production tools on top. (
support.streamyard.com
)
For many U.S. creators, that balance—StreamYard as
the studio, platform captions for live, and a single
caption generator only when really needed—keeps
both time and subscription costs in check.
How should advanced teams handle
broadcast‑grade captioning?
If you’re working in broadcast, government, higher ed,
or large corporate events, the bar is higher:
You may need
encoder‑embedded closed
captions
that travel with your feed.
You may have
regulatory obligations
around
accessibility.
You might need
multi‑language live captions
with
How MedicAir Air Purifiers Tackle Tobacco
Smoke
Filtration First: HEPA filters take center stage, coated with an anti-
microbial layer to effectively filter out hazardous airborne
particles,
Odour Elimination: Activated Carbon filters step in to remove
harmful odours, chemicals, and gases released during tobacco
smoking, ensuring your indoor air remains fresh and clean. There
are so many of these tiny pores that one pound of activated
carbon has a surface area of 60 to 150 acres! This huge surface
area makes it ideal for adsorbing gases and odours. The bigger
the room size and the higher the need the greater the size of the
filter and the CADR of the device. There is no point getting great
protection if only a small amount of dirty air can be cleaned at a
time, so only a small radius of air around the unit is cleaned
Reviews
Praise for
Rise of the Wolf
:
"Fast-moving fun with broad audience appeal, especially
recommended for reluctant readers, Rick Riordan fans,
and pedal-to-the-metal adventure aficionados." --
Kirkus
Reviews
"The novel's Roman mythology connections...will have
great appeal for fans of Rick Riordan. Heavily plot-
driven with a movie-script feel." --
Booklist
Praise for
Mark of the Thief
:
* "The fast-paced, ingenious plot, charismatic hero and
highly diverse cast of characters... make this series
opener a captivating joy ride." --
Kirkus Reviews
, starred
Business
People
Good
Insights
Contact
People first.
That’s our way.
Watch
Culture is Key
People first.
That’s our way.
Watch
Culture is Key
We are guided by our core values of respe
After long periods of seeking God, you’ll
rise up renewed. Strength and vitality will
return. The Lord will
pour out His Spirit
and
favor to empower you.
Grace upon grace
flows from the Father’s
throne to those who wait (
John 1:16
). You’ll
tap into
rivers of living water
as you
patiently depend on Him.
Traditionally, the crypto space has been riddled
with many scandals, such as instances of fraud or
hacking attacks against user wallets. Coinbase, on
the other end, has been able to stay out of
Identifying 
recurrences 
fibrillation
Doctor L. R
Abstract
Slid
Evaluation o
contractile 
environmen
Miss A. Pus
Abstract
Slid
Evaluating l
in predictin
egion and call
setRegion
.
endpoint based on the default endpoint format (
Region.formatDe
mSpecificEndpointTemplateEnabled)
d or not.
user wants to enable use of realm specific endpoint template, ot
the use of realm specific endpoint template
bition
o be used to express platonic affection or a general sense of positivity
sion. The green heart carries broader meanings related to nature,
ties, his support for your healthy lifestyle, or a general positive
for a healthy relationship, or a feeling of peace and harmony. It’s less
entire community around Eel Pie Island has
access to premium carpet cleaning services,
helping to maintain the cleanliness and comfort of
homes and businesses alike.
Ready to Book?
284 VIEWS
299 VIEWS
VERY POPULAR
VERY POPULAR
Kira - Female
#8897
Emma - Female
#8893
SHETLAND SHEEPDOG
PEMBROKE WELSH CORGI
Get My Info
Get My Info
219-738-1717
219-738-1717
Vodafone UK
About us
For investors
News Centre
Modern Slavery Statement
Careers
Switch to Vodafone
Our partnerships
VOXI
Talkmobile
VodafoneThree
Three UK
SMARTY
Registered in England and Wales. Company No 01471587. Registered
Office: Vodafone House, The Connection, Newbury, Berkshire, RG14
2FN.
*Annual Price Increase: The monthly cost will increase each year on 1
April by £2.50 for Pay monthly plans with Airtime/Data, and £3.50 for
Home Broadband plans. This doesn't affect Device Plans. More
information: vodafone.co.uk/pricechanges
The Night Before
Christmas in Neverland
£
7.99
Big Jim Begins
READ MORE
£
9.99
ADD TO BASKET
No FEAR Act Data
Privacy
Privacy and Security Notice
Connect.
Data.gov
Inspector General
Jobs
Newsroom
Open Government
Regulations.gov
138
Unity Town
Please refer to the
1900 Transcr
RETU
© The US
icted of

> _What needs to be done_
The answer is every entry, copied word for word.

> _Answer box_
production tools on top. (
support.streamyard.com
)
For many U.S. creators, that balance—StreamYard as
the studio, platform captions for live, and a single
caption generator only when really needed—keeps
both time and subscription costs in check.
How should advanced teams handle
broadcast‑grade captioning?
If you’re working in broadcast, government, higher ed,
or large corporate events, the bar is higher:
You may need
encoder‑embedded closed
captions
that travel with your feed.
You may have
regulatory obligations
around
accessibility.
You might need
multi‑language live captions
with
How MedicAir Air Purifiers Tackle Tobacco
Smoke
Filtration First: HEPA filters take center stage, coated with an anti-
microbial layer to effectively filter out hazardous airborne
particles,
Odour Elimination: Activated Carbon filters step in to remove
harmful odours, chemicals, and gases released during tobacco
smoking, ensuring your indoor air remains fresh and clean. There
are so many of these tiny pores that one pound of activated
carbon has a surface area of 60 to 150 acres! This huge surface
area makes it ideal for adsorbing gases and odours. The bigger
the room size and the higher the need the greater the size of the
filter and the CADR of the device. There is no point getting great
protection if only a small amount of dirty air can be cleaned at a
time, so only a small radius of air around the unit is cleaned
Reviews
Praise for
Rise of the Wolf
:
"Fast-moving fun with broad audience appeal, especially
recommended for reluctant readers, Rick Riordan fans,
and pedal-to-the-metal adventure aficionados." --
Kirkus
Reviews
"The novel's Roman mythology connections...will have
great appeal for fans of Rick Riordan. Heavily plot-
driven with a movie-script feel." --
Booklist
Praise for
Mark of the Thief
:
* "The fast-paced, ingenious plot, charismatic hero and
highly diverse cast of characters... make this series
opener a captivating joy ride." --
Kirkus Reviews
, starred
Business
People
Good
Insights
Contact
People first.
That’s our way.
Watch
Culture is Key
People first.
That’s our way.
Watch
Culture is Key
We are guided by our core values of respe
After long periods of seeking God, you’ll
rise up renewed. Strength and vitality will
return. The Lord will
pour out His Spirit
and
favor to empower you.
Grace upon grace
flows from the Father’s
throne to those who wait (
John 1:16
). You’ll
tap into
rivers of living water
as you
patiently depend on Him.
Traditionally, the crypto space has been riddled
with many scandals, such as instances of fraud or
hacking attacks against user wallets. Coinbase, on
the other end, has been able to stay out of
Identifying 
recurrences 
fibrillation
Doctor L. R
Abstract
Slid
Evaluation o
contractile 
environmen
Miss A. Pus
Abstract
Slid
Evaluating l
in predictin
egion and call
setRegion
.
endpoint based on the default endpoint format (
Region.formatDe
mSpecificEndpointTemplateEnabled)
d or not.
user wants to enable use of realm specific endpoint template, ot
the use of realm specific endpoint template
bition
o be used to express platonic affection or a general sense of positivity
sion. The green heart carries broader meanings related to nature,
ties, his support for your healthy lifestyle, or a general positive
for a healthy relationship, or a feeling of peace and harmony. It’s less
entire community around Eel Pie Island has
access to premium carpet cleaning services,
helping to maintain the cleanliness and comfort of
homes and businesses alike.
Ready to Book?
284 VIEWS
299 VIEWS
VERY POPULAR
VERY POPULAR
Kira - Female
#8897
Emma - Female
#8893
SHETLAND SHEEPDOG
PEMBROKE WELSH CORGI
Get My Info
Get My Info
219-738-1717
219-738-1717
Vodafone UK
About us
For investors
News Centre
Modern Slavery Statement
Careers
Switch to Vodafone
Our partnerships
VOXI
Talkmobile
VodafoneThree
Three UK
SMARTY
Registered in England and Wales. Company No 01471587. Registered
Office: Vodafone House, The Connection, Newbury, Berkshire, RG14
2FN.
*Annual Price Increase: The monthly cost will increase each year on 1
April by £2.50 for Pay monthly plans with Airtime/Data, and £3.50 for
Home Broadband plans. This doesn't affect Device Plans. More
information: vodafone.co.uk/pricechanges
The Night Before
Christmas in Neverland
£
7.99
Big Jim Begins
READ MORE
£
9.99
ADD TO BASKET
No FEAR Act Data
Privacy
Privacy and Security Notice
Connect.
Data.gov
Inspector General
Jobs
Newsroom
Open Government
Regulations.gov
138
Unity Town
Please refer to the
1900 Transcr
RETU
© The US
icted of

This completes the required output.